Data items
# # # #

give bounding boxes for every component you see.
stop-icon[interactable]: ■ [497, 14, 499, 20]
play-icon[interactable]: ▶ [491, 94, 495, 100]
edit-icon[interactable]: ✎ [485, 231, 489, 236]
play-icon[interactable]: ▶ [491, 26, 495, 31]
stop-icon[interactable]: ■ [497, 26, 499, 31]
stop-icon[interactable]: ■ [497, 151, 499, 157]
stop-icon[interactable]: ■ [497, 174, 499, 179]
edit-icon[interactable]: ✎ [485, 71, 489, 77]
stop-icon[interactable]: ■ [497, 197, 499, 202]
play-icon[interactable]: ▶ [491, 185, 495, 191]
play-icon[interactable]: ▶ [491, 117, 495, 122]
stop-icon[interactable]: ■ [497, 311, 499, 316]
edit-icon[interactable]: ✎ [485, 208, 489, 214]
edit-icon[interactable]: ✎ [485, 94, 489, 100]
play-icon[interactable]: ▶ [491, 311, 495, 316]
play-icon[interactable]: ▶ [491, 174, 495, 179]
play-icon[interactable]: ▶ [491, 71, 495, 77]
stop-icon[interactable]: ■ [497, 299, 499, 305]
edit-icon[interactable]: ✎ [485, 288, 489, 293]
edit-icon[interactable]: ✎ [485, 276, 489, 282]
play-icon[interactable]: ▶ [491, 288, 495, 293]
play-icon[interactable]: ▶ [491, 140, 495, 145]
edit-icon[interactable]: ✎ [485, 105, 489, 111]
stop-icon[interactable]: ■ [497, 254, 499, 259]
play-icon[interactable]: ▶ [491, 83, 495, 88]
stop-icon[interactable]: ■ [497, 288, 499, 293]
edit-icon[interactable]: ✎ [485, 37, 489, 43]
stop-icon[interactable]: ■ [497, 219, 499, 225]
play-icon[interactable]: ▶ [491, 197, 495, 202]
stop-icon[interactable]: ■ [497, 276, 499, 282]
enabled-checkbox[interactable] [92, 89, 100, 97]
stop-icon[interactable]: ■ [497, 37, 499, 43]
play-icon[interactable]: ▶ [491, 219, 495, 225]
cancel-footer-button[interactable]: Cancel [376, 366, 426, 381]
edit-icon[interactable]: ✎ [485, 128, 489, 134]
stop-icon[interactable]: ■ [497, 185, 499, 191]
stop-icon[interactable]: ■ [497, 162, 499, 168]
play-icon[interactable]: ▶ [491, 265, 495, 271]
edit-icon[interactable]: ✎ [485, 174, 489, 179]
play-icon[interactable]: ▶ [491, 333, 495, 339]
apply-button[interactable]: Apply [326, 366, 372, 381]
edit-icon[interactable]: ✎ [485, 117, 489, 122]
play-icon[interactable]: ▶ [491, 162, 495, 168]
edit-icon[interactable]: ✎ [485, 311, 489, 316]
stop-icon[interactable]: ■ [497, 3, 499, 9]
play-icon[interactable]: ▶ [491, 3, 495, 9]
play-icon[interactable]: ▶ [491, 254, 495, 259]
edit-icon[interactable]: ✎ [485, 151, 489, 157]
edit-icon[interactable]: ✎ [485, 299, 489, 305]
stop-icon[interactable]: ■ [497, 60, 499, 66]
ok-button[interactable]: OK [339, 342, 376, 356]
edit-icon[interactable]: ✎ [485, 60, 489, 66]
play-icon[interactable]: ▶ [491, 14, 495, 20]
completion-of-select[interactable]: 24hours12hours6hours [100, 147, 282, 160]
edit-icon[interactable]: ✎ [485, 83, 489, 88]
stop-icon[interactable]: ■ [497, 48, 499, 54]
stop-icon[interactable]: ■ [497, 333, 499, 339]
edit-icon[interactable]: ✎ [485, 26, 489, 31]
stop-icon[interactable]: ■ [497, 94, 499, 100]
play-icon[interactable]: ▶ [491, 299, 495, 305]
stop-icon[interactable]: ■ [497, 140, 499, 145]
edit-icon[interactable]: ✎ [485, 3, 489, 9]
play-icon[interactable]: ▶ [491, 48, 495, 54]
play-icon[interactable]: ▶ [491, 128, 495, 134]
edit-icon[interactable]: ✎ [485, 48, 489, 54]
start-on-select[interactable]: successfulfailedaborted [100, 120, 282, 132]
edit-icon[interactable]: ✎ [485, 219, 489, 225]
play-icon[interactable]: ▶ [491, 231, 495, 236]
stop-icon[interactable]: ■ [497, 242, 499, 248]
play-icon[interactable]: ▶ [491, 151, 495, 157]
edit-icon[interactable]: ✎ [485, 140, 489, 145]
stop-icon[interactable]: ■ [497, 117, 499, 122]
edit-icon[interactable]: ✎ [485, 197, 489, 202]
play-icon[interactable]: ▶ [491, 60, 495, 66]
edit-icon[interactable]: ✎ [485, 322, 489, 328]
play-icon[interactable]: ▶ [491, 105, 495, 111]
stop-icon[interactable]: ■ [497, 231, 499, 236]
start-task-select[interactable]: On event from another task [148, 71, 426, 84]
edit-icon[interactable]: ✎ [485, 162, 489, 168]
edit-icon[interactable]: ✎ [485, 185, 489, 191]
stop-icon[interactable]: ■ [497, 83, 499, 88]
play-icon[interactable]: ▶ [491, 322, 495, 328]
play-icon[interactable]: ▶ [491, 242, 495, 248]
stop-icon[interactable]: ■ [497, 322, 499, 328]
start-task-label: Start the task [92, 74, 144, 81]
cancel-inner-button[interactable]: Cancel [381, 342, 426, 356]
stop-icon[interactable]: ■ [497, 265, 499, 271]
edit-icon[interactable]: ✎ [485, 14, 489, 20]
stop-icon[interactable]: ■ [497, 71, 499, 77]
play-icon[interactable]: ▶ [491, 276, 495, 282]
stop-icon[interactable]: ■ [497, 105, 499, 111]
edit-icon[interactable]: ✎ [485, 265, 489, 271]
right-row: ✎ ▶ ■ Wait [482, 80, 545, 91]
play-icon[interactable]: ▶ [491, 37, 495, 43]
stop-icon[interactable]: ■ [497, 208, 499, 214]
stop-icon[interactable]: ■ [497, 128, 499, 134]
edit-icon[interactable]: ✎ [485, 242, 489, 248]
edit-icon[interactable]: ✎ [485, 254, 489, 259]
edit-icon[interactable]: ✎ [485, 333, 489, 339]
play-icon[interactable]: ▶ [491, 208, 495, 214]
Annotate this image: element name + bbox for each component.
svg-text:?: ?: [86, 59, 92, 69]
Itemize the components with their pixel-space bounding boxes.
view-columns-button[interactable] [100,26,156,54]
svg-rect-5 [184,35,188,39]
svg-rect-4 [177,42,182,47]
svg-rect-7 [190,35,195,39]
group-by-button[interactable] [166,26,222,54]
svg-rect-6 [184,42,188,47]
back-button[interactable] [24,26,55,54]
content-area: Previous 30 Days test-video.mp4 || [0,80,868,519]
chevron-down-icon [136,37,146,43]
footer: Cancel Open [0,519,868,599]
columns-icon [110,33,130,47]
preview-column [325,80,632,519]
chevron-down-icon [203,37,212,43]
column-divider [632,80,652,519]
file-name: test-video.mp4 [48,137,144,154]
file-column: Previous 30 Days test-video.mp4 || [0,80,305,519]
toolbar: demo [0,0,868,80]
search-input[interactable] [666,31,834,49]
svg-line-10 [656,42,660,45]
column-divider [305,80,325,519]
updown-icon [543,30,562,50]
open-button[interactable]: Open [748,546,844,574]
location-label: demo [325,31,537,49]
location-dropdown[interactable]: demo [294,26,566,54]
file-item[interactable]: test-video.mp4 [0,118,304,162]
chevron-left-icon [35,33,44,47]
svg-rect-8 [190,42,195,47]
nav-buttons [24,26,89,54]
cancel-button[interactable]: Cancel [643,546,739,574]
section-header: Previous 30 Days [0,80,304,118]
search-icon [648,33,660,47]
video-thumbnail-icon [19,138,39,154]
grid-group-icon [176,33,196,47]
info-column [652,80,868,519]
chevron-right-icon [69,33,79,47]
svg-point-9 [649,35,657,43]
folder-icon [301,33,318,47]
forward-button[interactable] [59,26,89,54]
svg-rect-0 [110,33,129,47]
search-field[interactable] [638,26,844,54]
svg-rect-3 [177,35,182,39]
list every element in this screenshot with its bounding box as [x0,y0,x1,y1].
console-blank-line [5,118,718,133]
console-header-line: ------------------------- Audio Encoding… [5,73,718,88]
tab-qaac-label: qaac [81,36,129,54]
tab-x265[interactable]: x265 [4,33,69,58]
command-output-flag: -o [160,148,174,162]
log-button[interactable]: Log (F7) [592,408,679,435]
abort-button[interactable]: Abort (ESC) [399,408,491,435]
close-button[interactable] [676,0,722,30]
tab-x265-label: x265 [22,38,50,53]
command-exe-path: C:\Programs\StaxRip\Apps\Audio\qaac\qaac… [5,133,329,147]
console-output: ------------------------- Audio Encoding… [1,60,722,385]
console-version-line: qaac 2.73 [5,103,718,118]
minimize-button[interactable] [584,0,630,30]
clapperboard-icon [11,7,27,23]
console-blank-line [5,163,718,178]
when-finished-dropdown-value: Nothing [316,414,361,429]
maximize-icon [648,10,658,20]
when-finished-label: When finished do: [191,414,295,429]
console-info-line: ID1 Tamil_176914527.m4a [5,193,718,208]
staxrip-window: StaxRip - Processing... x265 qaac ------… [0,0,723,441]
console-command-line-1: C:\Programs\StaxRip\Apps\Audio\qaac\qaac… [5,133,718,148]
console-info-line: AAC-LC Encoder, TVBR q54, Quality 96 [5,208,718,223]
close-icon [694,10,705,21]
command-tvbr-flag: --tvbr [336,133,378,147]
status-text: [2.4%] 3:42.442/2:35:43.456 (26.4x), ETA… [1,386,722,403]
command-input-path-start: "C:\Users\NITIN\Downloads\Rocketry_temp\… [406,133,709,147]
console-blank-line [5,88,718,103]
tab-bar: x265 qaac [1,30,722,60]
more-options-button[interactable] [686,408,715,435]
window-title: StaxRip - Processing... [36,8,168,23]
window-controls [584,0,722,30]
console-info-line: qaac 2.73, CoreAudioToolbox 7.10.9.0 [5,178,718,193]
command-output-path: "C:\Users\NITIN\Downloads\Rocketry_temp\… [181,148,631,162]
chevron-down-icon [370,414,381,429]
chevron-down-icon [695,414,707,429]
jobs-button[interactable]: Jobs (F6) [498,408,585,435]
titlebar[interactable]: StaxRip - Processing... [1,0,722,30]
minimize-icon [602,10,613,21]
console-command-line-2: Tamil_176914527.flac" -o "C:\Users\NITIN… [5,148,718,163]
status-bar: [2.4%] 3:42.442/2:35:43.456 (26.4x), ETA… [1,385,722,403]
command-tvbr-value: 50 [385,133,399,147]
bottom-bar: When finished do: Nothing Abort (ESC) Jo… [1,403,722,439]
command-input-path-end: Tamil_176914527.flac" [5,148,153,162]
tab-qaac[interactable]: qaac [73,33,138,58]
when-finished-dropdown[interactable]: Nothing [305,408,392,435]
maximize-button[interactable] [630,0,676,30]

# # # #

• Task brief:
Search the entries for the string "value" and return each line where it turns up.

• Answer box:
when-finished-dropdown-value: Nothing [316,414,361,429]
command-tvbr-value: 50 [385,133,399,147]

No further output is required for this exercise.